## [Exercise description]
Please tally the lines of the records that contain "Despicable" and send back only the total.

## [Records for the task]
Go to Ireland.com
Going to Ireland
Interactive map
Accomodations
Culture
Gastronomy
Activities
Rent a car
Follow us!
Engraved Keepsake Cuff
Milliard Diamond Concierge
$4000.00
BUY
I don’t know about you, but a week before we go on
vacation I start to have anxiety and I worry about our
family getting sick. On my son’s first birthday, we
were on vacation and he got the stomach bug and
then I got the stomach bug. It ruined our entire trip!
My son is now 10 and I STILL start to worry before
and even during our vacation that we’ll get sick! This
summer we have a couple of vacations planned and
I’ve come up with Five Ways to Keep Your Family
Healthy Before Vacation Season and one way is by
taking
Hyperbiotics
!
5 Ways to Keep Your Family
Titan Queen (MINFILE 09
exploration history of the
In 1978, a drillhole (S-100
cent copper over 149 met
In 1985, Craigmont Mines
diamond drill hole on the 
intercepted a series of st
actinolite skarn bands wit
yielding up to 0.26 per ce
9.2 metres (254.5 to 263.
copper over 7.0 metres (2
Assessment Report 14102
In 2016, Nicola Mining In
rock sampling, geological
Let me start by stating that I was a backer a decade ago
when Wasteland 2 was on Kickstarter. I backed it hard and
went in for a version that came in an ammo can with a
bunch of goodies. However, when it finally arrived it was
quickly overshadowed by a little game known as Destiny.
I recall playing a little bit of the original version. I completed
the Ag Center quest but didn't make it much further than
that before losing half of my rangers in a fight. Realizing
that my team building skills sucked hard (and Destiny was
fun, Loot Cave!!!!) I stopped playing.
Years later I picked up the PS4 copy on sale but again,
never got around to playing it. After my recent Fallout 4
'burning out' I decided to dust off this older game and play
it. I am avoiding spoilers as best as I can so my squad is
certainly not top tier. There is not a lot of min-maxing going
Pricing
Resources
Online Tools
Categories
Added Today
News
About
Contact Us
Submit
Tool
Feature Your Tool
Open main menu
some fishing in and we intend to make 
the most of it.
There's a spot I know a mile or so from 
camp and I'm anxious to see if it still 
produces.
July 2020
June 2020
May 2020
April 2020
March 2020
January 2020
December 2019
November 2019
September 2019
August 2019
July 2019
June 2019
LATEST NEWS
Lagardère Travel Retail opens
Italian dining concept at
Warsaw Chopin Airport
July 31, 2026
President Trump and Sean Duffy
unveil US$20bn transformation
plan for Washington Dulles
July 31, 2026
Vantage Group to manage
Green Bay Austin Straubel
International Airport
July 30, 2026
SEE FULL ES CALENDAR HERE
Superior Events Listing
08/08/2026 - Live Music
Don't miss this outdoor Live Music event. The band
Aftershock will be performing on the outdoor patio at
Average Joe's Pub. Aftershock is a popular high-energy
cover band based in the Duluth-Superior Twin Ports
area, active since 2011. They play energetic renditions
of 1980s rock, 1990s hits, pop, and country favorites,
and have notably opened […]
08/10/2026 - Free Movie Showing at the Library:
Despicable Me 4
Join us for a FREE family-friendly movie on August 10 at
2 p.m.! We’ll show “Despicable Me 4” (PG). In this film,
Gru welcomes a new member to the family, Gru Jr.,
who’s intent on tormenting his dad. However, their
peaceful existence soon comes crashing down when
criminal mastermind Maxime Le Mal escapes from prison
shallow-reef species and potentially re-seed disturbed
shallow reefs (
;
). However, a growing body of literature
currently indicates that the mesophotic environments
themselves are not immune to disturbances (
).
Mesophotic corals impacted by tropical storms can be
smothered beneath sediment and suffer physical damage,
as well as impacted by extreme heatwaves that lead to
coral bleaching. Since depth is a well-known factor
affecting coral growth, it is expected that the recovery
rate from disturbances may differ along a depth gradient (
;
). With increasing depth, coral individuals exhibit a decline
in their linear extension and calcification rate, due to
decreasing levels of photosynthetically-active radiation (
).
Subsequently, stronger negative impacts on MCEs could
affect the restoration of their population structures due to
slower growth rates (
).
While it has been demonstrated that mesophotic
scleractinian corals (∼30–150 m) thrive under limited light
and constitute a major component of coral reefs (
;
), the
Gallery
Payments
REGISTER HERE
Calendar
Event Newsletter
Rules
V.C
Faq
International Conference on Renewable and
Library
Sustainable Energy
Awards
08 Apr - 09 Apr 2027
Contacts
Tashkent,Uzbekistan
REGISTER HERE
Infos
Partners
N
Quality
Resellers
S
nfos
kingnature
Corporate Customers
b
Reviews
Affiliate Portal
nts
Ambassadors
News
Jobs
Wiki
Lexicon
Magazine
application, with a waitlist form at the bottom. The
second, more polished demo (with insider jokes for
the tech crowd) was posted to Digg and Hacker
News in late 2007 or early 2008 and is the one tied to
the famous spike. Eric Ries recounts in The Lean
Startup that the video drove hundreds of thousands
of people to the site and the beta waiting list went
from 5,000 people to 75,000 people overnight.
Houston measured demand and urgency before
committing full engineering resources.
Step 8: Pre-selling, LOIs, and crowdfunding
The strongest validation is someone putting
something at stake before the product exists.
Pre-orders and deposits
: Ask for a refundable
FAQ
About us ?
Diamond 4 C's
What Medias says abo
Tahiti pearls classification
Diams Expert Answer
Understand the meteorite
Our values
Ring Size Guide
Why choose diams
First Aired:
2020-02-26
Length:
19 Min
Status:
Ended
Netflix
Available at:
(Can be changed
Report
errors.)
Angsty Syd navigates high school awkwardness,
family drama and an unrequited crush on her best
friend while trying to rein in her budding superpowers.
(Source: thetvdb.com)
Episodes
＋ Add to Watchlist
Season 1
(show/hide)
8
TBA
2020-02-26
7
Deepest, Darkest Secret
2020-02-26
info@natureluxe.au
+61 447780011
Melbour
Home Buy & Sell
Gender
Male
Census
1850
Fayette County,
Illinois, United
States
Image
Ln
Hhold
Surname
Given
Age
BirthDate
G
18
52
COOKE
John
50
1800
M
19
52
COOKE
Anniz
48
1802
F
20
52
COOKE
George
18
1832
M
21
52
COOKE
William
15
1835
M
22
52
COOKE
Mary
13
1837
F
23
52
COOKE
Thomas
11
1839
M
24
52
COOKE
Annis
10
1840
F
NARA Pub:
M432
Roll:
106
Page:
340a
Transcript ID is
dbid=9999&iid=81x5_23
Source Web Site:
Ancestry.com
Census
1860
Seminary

## [Output of the task]
2